**The problem**
The expected answer is every line from the material below that has the word "font".
#### Data section
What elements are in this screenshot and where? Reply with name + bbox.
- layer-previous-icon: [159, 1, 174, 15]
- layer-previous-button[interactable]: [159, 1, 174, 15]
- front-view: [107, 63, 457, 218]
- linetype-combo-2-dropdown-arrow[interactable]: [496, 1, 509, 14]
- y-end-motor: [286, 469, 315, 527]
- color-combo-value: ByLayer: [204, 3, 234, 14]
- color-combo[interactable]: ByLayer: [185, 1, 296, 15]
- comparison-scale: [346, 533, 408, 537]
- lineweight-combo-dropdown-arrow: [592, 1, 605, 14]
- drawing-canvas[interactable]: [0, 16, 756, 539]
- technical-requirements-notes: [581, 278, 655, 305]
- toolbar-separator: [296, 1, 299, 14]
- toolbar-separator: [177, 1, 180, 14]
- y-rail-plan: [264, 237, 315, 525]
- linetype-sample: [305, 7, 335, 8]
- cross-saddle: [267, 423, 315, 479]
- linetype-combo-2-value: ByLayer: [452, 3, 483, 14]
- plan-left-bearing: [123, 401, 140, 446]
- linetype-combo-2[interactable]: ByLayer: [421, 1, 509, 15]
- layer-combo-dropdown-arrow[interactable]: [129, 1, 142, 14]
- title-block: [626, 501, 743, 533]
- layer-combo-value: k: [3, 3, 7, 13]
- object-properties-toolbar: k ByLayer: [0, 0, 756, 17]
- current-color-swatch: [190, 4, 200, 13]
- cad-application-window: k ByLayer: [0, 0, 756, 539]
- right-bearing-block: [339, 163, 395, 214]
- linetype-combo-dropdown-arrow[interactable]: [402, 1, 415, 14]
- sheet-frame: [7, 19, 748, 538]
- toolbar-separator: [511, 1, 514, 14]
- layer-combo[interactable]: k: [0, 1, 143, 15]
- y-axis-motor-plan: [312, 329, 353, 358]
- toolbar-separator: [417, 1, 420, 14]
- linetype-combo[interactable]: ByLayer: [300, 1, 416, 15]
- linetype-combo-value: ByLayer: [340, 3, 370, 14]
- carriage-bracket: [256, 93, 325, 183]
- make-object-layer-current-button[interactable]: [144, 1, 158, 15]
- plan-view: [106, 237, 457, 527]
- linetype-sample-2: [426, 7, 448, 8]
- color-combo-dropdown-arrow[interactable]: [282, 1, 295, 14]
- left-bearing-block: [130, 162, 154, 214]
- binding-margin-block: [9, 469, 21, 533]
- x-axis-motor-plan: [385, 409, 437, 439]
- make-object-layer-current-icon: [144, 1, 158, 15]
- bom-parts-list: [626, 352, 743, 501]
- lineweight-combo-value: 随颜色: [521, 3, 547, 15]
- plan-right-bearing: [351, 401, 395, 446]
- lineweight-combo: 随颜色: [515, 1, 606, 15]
########
#### Data section
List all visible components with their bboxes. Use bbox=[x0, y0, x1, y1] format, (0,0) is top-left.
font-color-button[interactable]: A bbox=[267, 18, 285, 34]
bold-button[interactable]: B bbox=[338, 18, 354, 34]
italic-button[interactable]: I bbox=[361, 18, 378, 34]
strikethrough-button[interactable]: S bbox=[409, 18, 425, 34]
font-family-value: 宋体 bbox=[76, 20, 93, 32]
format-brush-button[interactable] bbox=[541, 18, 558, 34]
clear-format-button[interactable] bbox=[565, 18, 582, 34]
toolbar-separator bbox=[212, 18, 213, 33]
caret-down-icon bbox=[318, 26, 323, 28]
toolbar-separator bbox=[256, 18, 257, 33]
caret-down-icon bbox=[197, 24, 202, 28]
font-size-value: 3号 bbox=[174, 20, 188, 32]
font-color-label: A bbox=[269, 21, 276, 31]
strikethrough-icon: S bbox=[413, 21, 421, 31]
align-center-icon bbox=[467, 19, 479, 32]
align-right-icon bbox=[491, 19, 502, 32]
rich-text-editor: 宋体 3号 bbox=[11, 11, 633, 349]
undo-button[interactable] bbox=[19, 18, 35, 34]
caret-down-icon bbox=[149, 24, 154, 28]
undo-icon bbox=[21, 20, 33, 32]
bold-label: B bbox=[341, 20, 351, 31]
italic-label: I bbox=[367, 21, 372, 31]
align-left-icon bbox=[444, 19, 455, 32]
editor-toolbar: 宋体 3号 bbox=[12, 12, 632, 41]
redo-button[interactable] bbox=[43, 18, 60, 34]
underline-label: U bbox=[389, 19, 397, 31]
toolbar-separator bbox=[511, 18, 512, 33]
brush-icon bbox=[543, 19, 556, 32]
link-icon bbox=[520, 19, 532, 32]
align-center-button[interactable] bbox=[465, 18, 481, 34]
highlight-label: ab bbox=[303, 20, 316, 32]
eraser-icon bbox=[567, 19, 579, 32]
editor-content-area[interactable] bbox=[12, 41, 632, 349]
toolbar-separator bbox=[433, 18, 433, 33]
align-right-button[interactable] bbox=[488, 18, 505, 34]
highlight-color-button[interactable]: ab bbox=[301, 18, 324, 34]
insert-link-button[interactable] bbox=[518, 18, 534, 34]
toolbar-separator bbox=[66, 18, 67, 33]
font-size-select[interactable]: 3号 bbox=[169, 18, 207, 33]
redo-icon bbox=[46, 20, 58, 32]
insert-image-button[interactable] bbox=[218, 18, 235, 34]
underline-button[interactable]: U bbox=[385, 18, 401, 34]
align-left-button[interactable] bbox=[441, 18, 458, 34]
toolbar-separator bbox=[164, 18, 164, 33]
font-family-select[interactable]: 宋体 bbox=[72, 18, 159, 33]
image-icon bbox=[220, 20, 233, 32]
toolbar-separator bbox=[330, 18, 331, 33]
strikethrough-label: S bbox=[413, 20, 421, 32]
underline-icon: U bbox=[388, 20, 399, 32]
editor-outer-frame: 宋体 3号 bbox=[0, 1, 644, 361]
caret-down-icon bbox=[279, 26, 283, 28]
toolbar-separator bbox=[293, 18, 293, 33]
########
**Final answer**
font-color-button[interactable]: A bbox=[267, 18, 285, 34]
font-family-value: 宋体 bbox=[76, 20, 93, 32]
font-size-value: 3号 bbox=[174, 20, 188, 32]
font-color-label: A bbox=[269, 21, 276, 31]
font-size-select[interactable]: 3号 bbox=[169, 18, 207, 33]
font-family-select[interactable]: 宋体 bbox=[72, 18, 159, 33]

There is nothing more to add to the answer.